I am a big fan of jet aviation and I like to explain the career problem in the form of an aviation analogy.
An aircraft flies steadily when the thrust (from the engine and fuel) and lift generated by the thrust overcomes the drag from the wind and the weight of the plane. All this is managed by the pilot with the assistance of a host of onboard systems and the Air Traffic Controller (ATC) who is located on the ground.
Excluding sabotage, a plane either doesn’t take off or crashes mostly because of a screw up in one or more of these.
You are the flying machine. Let’s analyze why you aren’t at your destination:
- Wrong circle: You are the company you keep at home and at work. They can hold you back with their indifference, cynicism, criticism and ignorance.
- Comfort zone: You are so familiar and comfortable with work that moving out is painful. The inertia is stronger than the motivation.
- Social proof: What will people think? Or in Hindi “Log Kya Kahenge?”. Most of us need to feel accepted by others but this has stressed many and killed a million dreams.

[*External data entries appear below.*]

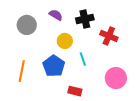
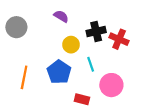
black cross: (85, 19) -> (96, 32), moved
gray circle: (27, 25) -> (16, 27), moved
pink circle: (116, 78) -> (111, 85), moved

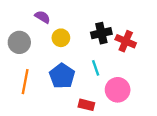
purple semicircle: (61, 16) -> (42, 17), moved
gray circle: (16, 27) -> (19, 42), moved
yellow circle: (71, 45) -> (61, 38), moved

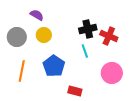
yellow circle: (61, 38) -> (44, 35), moved
cyan line: (96, 68) -> (85, 51), moved
pink circle: (118, 90) -> (112, 73), moved

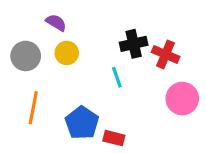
cyan line: (85, 51) -> (117, 77), moved
blue pentagon: (54, 66) -> (82, 123), moved
pink circle: (112, 73) -> (182, 99), moved

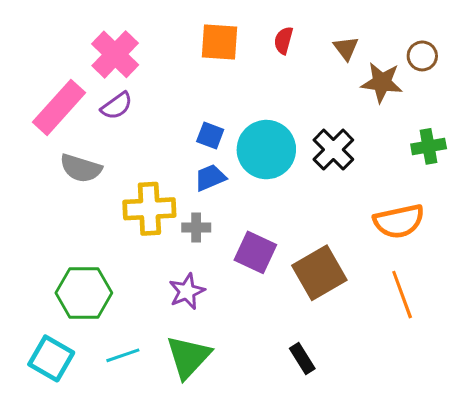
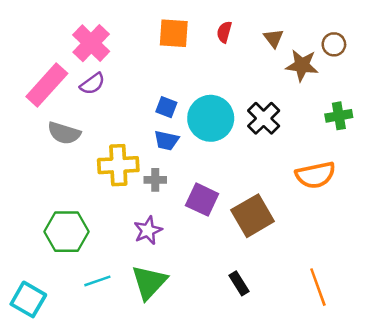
blue trapezoid: (210, 178) -> (166, 140), turned -145
orange line: (402, 295) -> (318, 287), moved
cyan square: (51, 358) -> (28, 299), moved

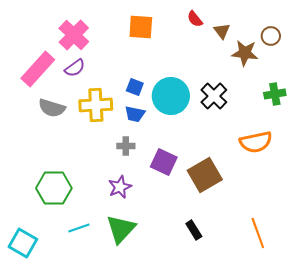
red semicircle: (224, 32) -> (195, 19), moved, turned -54
yellow cross: (118, 165) -> (96, 105), moved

- Focus on tangibles: You are still after another prestigious course (EMBA?) or qualification (CFA?), or more money or a fancier title although at your age and stage of life what you need has little to do with any of these.
- Sunk cost fallacy: After having spent many years in one career, you feel moving on is a massive waste of the time and effort expended so far. You are hence reluctant to consider change.
Aptitude gap: You lack the essential skills and traits for the career you want.
- Passion deficit: You haven’t felt passionate about anything for a long while.
- Low ambition: You feel content and complacent. You think that whatever you have is enough and hence not that keen to explore your potential.
- Weak motivation: In your mind you don’t have a great reason to move. The work is boring (but not that boring), the pay isn’t great (but it pays the bills), the boss doesn’t support you and you learn nothing from him (but at least he isn’t a jerk), your colleagues are average (but at least they aren’t devious backstabbers) etc. etc. Overall, it isn’t painful enough to leave.
Unclear purpose: You don’t know what you want in life and have little or no idea of your values. You are simply drifting on the through life without a GPS.
Poor Traffic Control
No advice: You lack expert, unbiased support in the form of mentoring or coaching. There’s no one to tell you what’s wrong, that you are heading to a crash and to guide you to safety and your destination.
There isn’t one standard approach. It very much depends on the client’s goals and situation.